## Document layout analysis data

☆ ☆ ☆ ☆ ☆

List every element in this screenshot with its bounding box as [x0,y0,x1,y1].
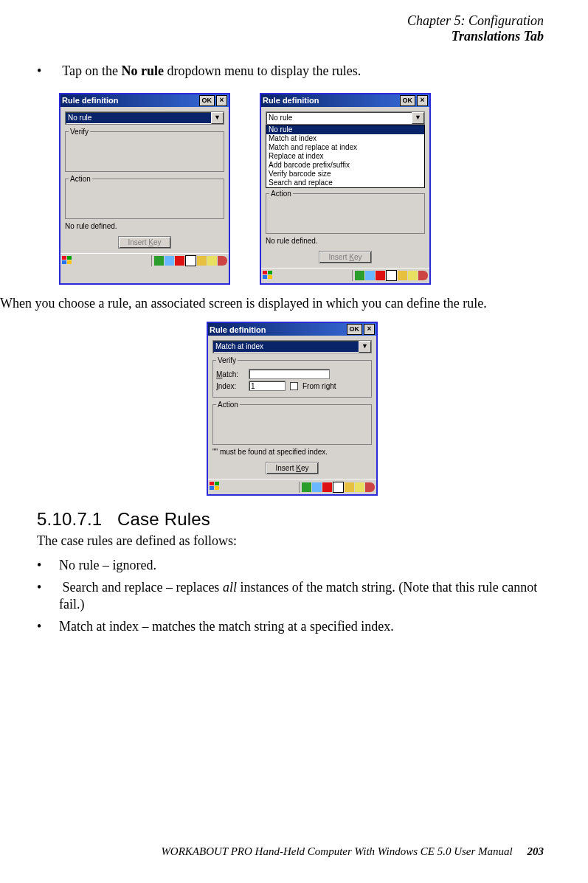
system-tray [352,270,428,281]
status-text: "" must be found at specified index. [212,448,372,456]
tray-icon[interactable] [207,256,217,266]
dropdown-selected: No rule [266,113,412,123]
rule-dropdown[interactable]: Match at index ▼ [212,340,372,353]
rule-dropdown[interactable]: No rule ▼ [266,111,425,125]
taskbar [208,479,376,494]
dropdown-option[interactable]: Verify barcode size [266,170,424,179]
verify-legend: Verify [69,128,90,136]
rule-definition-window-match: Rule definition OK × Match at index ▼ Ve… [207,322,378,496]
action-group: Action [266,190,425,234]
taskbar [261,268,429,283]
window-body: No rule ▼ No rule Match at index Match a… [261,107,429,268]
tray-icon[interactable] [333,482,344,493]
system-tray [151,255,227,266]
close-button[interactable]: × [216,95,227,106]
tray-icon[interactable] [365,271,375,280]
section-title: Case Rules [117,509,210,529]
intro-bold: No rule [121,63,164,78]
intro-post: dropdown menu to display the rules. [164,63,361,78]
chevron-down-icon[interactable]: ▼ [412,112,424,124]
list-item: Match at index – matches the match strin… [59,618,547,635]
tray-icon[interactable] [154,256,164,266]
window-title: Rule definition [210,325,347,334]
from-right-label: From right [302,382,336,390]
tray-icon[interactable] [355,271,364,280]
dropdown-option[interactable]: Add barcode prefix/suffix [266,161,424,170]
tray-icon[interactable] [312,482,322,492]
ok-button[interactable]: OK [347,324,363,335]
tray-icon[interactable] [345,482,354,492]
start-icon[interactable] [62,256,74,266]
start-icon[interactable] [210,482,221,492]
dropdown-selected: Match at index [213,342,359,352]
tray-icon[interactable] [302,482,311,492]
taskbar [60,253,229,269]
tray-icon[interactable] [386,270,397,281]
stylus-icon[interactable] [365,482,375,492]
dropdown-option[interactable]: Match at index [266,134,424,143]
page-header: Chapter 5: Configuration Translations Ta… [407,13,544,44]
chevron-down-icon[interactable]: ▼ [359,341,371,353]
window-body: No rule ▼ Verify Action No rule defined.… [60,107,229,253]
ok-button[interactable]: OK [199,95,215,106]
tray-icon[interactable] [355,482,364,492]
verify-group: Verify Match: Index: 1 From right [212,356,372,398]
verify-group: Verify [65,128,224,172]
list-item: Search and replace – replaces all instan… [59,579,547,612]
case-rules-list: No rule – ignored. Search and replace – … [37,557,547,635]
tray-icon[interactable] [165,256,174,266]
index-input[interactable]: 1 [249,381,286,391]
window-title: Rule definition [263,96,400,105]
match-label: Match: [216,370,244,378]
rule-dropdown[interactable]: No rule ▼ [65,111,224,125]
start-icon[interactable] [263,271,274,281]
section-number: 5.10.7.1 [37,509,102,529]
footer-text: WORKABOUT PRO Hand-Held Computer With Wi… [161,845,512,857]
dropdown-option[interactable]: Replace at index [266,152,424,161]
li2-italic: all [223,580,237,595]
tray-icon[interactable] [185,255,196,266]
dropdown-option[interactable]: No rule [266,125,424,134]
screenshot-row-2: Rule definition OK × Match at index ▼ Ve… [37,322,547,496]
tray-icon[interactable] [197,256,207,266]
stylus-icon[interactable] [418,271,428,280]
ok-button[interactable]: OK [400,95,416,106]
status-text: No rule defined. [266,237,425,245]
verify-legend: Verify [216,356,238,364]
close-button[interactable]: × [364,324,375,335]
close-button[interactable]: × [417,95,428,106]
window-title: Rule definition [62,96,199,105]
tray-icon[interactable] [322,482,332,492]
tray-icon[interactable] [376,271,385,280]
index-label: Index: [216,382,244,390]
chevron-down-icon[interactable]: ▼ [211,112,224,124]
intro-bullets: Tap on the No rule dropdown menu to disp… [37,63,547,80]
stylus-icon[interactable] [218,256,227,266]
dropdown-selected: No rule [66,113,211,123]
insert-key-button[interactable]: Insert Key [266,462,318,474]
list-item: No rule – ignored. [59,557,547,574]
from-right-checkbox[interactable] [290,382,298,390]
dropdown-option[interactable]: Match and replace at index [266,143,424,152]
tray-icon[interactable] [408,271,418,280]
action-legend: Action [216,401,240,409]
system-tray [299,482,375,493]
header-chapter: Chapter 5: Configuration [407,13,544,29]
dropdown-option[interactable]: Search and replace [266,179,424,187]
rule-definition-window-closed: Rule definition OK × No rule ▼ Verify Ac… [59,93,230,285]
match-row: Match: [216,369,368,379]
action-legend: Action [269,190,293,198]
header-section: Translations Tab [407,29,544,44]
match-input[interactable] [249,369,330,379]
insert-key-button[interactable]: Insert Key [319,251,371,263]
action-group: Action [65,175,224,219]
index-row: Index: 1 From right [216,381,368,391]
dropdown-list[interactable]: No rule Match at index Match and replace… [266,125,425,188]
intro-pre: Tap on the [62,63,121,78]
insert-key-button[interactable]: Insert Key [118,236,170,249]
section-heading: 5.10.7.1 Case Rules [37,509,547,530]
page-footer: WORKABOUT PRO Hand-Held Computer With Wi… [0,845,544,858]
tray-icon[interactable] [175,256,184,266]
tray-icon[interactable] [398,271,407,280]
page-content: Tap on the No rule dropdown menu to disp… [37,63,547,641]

☆ ☆ ☆ ☆ ☆

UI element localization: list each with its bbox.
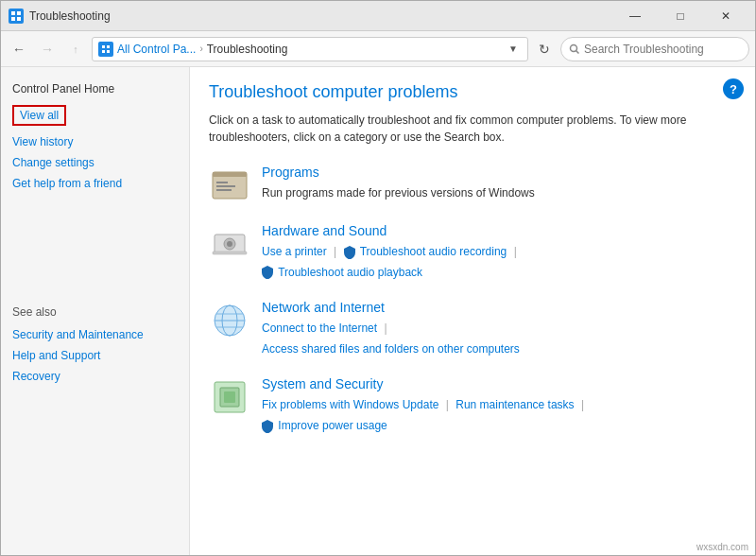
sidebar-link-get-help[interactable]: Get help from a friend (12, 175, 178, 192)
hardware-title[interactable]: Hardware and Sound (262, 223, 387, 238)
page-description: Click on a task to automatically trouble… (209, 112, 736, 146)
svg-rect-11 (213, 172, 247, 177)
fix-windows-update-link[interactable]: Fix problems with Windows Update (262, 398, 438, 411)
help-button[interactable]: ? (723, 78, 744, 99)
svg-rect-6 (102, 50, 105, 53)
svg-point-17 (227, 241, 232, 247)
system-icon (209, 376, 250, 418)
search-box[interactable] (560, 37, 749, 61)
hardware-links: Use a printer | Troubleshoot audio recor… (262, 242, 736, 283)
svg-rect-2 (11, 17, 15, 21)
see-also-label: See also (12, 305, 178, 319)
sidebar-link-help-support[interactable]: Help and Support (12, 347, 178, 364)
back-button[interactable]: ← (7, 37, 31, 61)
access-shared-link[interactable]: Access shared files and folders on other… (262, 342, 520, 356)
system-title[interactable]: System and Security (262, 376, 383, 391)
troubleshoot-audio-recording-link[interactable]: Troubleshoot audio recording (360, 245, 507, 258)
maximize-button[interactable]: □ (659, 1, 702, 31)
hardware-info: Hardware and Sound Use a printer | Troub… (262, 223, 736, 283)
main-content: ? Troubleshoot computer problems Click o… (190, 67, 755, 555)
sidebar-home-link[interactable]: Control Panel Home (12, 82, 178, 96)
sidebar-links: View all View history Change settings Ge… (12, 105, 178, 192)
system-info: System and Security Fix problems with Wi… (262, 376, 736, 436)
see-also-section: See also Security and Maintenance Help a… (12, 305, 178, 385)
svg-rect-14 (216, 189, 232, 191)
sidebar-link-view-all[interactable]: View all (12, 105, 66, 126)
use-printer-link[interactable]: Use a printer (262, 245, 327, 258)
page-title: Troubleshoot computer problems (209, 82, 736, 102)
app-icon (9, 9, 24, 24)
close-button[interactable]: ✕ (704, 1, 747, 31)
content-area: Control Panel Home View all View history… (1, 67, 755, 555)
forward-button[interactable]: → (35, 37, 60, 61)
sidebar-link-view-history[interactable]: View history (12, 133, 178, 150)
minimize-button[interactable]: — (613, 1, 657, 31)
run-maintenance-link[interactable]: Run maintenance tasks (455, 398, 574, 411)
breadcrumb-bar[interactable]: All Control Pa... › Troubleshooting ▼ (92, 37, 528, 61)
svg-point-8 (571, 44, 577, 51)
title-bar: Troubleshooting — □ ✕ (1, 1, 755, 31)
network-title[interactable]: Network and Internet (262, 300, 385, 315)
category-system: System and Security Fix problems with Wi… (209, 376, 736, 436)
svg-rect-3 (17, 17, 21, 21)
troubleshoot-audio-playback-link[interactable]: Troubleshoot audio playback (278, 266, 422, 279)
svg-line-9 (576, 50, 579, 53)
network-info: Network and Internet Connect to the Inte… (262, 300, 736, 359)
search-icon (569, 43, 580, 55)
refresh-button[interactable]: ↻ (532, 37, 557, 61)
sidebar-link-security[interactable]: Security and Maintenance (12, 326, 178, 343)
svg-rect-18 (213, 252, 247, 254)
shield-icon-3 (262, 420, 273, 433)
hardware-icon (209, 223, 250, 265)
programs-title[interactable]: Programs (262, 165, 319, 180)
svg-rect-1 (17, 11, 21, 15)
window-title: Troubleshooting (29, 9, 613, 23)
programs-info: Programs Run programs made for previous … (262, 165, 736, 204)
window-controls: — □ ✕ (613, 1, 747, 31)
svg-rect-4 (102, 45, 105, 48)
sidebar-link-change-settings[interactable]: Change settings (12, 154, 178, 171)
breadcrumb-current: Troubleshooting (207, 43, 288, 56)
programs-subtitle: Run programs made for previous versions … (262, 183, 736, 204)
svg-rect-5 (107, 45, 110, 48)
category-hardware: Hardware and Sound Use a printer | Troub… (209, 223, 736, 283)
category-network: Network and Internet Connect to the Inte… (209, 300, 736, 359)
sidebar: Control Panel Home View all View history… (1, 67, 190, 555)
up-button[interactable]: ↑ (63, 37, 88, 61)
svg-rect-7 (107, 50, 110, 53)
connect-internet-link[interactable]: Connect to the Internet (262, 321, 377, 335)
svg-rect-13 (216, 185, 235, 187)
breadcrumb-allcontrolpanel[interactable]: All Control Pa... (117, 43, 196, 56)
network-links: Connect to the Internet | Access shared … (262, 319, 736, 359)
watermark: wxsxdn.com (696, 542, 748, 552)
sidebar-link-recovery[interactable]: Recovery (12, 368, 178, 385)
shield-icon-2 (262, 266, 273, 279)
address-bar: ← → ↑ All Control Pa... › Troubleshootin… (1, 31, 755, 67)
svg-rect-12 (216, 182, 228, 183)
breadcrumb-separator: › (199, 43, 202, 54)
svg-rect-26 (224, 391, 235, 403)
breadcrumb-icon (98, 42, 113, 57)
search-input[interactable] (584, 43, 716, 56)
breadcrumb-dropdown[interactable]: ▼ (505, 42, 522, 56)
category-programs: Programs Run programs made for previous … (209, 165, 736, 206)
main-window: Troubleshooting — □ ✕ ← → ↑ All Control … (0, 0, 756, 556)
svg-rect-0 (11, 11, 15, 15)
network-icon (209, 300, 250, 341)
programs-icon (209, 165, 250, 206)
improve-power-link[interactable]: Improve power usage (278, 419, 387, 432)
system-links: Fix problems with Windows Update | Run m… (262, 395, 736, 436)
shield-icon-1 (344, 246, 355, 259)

☆ ☆ ☆ ☆ ☆

## ABOUT THIS TASK
Reply with one number, the count of lines in the entries that hold the string "previous".

## ANSWER SECTION
3